A little less than six months are left before the release of XCOM 2 – it’s time to return to the first part and refresh our memories. Moreover, there is a wonderful reason for this: a couple of weeks ago, the development of Long War, the largest amateur modification for XCOM: Enemy Within, was completed.
It adds new weapons, new technologies, new tasks, new professions for fighters and a bunch of other new things to the game. But its main merit lies elsewhere: Long War completely reshapes the balance of power in the game. Everywhere – in tactical battles, in research, in production, on the global map.
And what exactly is good about it?
Reason one: testing
Modification makes the game much longer, much more varied. And much more difficult, especially out of habit. If you start the game without bothering to delve into the difficulty settings, you may be surprised to find that the soldiers of the “last pillar and hope of mankind” are all like one handicapped handicapped who cannot get into the barn from five steps. Or that a shabby reconnaissance dish can get away from three or four fighters in a row. But this is not scary – such complicators can be turned off, returning soldiers and pilots to almost pristine accuracy.
Give everything to the full forces another – a rethought strategy of aliens. Unlike the original XCOM (and even the very original X-COM: UFO Defense, which is already there), where aliens increased pressure on humanity slowly and gradually, events in Long War develop much more rapidly. The player is waiting for several weeks of relatively calm probing by reconnaissance units.
And then hell begins.
Heavy ships will begin to scour the sky, shooting down interceptors with a couple of spitless. Transport workers with two or three dozen soldiers will begin to land on the ground. Any terror involving the Chrysalids (that is, almost any terror in general) will turn into a uniform zombie apocalypse and cause a catastrophic surge of panic throughout the mainland.

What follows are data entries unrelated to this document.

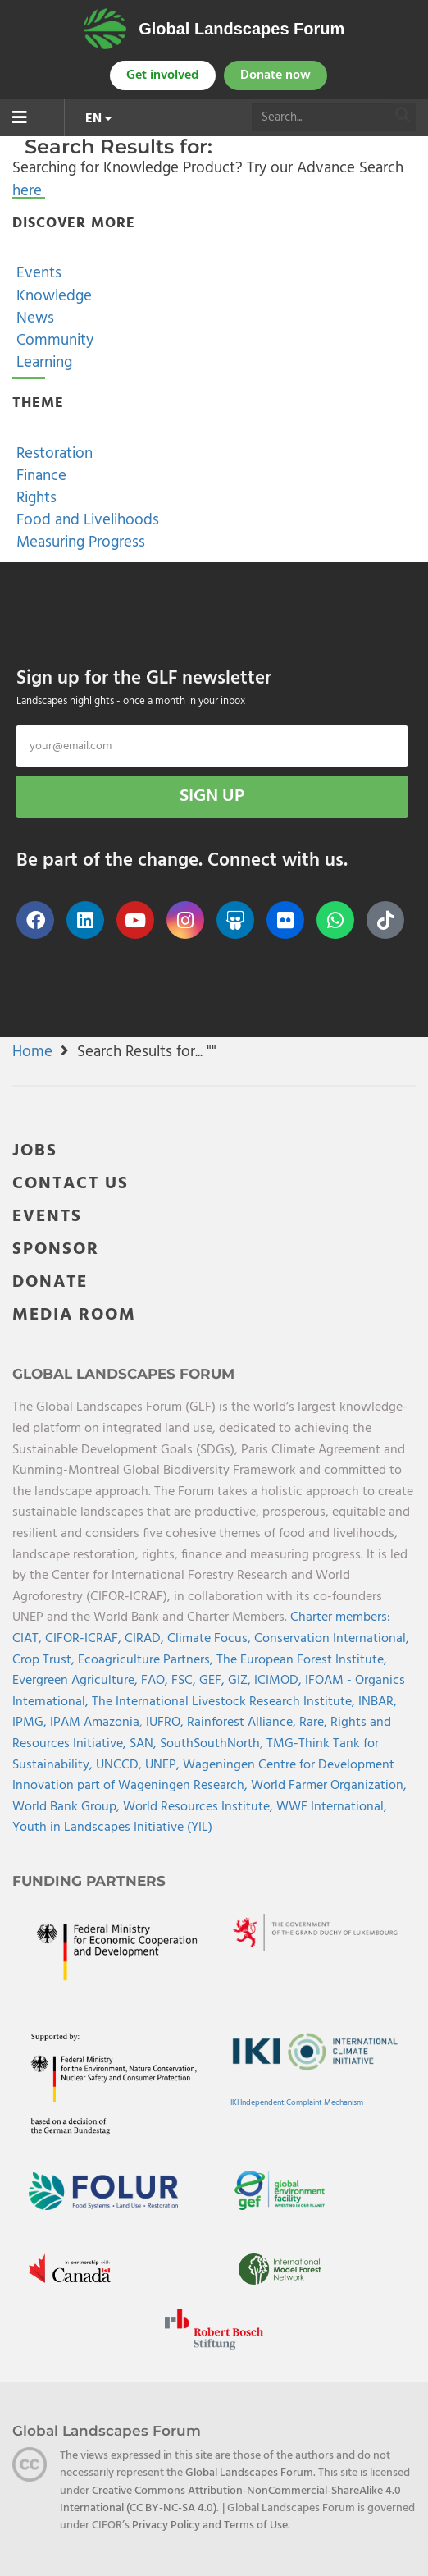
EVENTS (47, 1216)
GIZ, (241, 1680)
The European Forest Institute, (301, 1660)
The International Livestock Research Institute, (225, 1702)
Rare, (314, 1722)
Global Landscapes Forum (241, 29)
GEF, (213, 1680)
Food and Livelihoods (85, 520)
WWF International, (331, 1807)
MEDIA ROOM (74, 1315)
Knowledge (52, 296)
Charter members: (340, 1617)
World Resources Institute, (199, 1807)
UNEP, (164, 1765)
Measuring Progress (78, 542)
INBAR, (377, 1702)
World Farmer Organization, (329, 1785)
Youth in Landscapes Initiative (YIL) (112, 1827)
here (27, 191)
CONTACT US (70, 1183)
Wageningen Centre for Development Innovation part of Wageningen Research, (203, 1776)
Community (52, 340)
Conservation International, (331, 1638)
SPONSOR (55, 1249)
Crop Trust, (45, 1660)
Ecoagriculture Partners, (147, 1660)
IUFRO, (166, 1722)
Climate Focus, (210, 1638)
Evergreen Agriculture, (76, 1680)
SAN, (145, 1744)
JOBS (34, 1150)
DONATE (50, 1282)
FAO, (156, 1680)
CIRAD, (146, 1638)
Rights (34, 498)
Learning (42, 362)
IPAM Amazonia (94, 1722)
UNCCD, (120, 1765)
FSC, (185, 1680)
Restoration (52, 454)
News (33, 318)
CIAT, (28, 1638)
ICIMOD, (279, 1680)
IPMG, (31, 1722)
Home (32, 1052)
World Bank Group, (67, 1807)
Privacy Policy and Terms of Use (210, 2525)
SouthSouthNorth (210, 1744)
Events (36, 273)
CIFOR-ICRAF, (85, 1638)
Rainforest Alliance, (243, 1722)
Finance (39, 476)
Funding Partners (89, 1881)
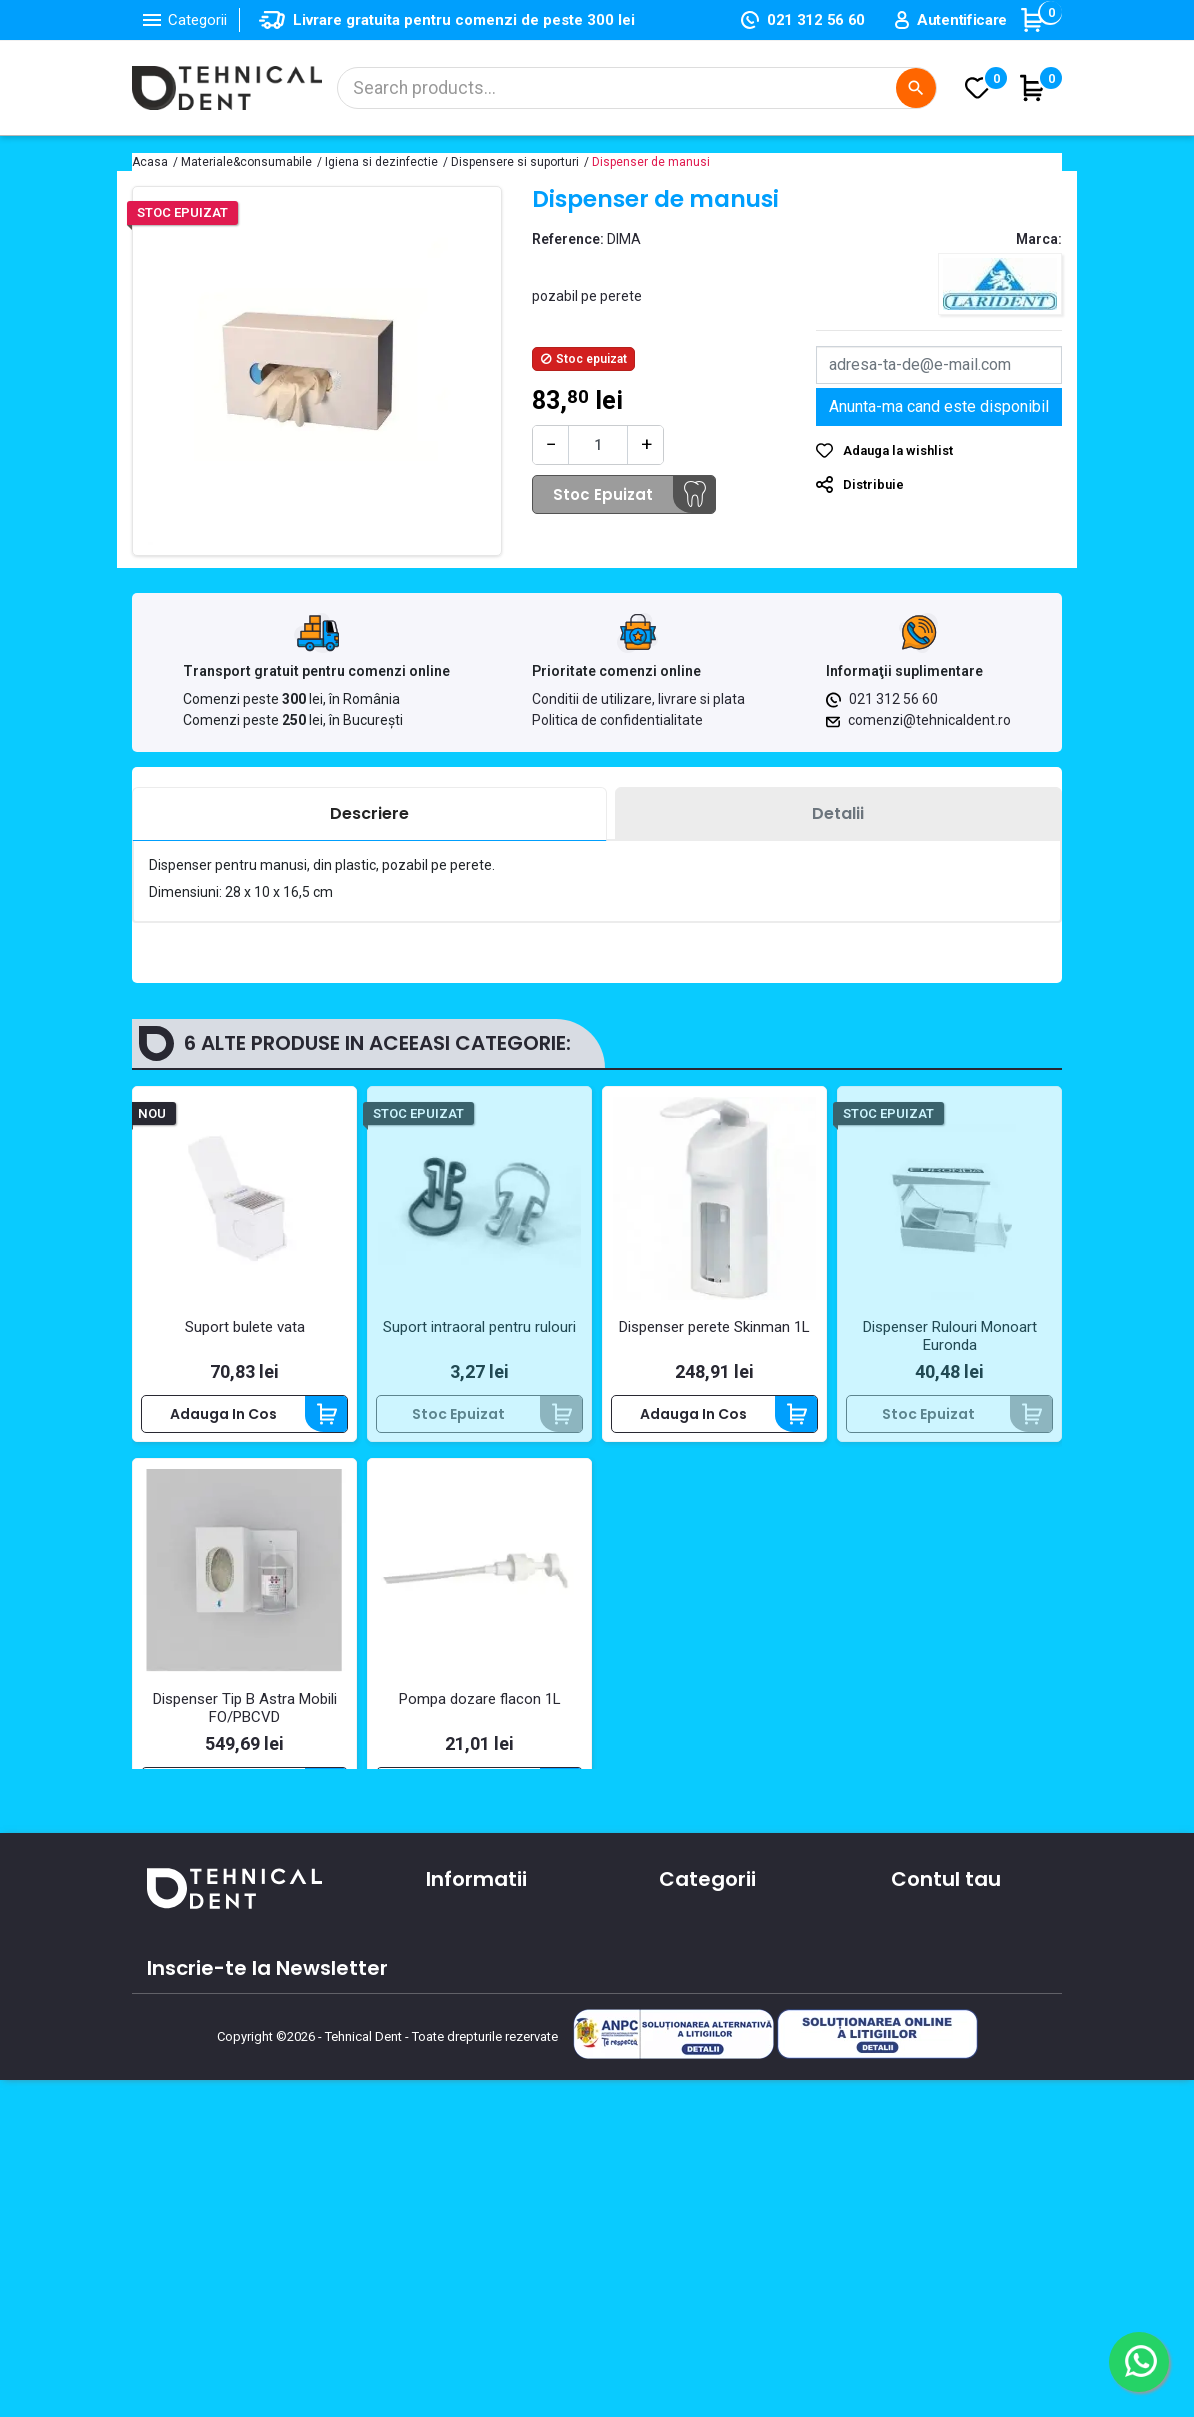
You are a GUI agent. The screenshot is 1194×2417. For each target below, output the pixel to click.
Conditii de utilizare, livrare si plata (638, 699)
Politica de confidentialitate (617, 720)
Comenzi (922, 2014)
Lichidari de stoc (715, 2130)
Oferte (449, 2093)
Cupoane (923, 2101)
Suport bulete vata (245, 1327)
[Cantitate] (598, 445)
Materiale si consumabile (746, 2014)
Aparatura (694, 1985)
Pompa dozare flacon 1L (480, 1699)
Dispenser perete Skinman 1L (714, 1327)
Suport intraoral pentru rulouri (479, 1327)
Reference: (568, 239)
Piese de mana (711, 2072)
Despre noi (463, 2035)
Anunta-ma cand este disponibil (939, 406)
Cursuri (450, 2122)
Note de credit (941, 2043)
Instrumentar (705, 2043)
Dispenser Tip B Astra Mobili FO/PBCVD (245, 1708)
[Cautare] (637, 88)
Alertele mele (937, 2130)
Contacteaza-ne (485, 2064)
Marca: (1039, 239)
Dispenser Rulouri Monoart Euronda (950, 1336)
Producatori (466, 2151)
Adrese (915, 2072)
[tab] (369, 814)
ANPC (444, 2180)
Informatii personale (961, 1985)
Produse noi (699, 2101)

Dr. Vale’s team will be doing research at a snail’s pace, but that’s okay, because Dr. Shen’s engineering team will be working even slower – and absorbing so much money and resources in the process that it will make your head spin. And new types of aliens will appear almost every month – just have time to adapt.
Long War clearly demonstrates what it’s like to fight an enemy that outnumbers you, and weapons, and technology.
Reason two: strategy
Understanding quickly comes: Long War is not so catastrophically difficult, it is just completely different. In XCOM itself, it is vital to respond to all the creeps of aliens – here, on the contrary, it is possible and necessary to ignore targets that the team is too tough for. Carefully measure forces and choose when and where to strike.
In the original, we developed at about the same speed as the aliens – here one of the parties will constantly pull ahead. Either we will assemble laser machine guns and begin to shoot down the flyers in one burst, then the suffocating sentoids will get stronger and begin to calmly receive two or three laser beams in the forehead.
XCOM revolved primarily around panic – there we will reduce, here we will let it increase, on average everyone is happy. Long War is built around the race of technologies and resources. Shot down a reconnaissance dish – the enemy did not receive information about the location of your satellite.
They missed the “raider” with the research team – the aliens use the data received and become a little stronger. And no more “aliens abduct people at the same time in three places, choose which one to protect”: aliens abduct people where the ship of the “abductor” class landed, and if it is knocked down on the way, they will not be abducted from anywhere at all.
As soon as our team starts to really annoy the aliens, they will quickly find a way to deal with it – and not just bring down the satellite, but approach the issue creatively. For example, they will wear out the soldiers with small operations of small detachments, and then they will send a whole brigade of elite fighters to terror.
Or they will set up an ambush: they will send a tiny plate to the most visible place and seat it there. Surely the player will send a small group of recruits to gain experience… And he will find that the “plate”, like sardines in a jar, is stuffed with a dozen and a half armored mutons, and even a cyberdeck with a squadron of “Seekers” of cover.
And in the second half of the campaign, realizing that the X-team is starting to equalize the weight categories, the aliens can even fork out and send an entire aircraft carrier to storm our base. Or send a sabotage group to the hangar, blow up fighters. Not according to the plot, but just like that – from the heart.
Reason three: diversity
Attempts to apply strategies from the original to Long War are fraught with a complete fiasco – the moment when you realize that the game is completely lost, you can’t pull it out, you have to quit and start over. There is little pleasure in such a moment – especially if it comes that way after two years of game time or seventy hours of real time – but it proves best that there is variability in the game. That you can act in different ways and at different moments of the game find yourself in completely different conditions.
Should scientists focus on new weapons, aviation improvements, psionics, or exoskeletons? What to order for the engineering team with the last money – a set of laser weapons for a full squad or laser guns for fighters? Send the best fighter for genetic modification or save it – what if there is a war tomorrow, and he is in the infirmary?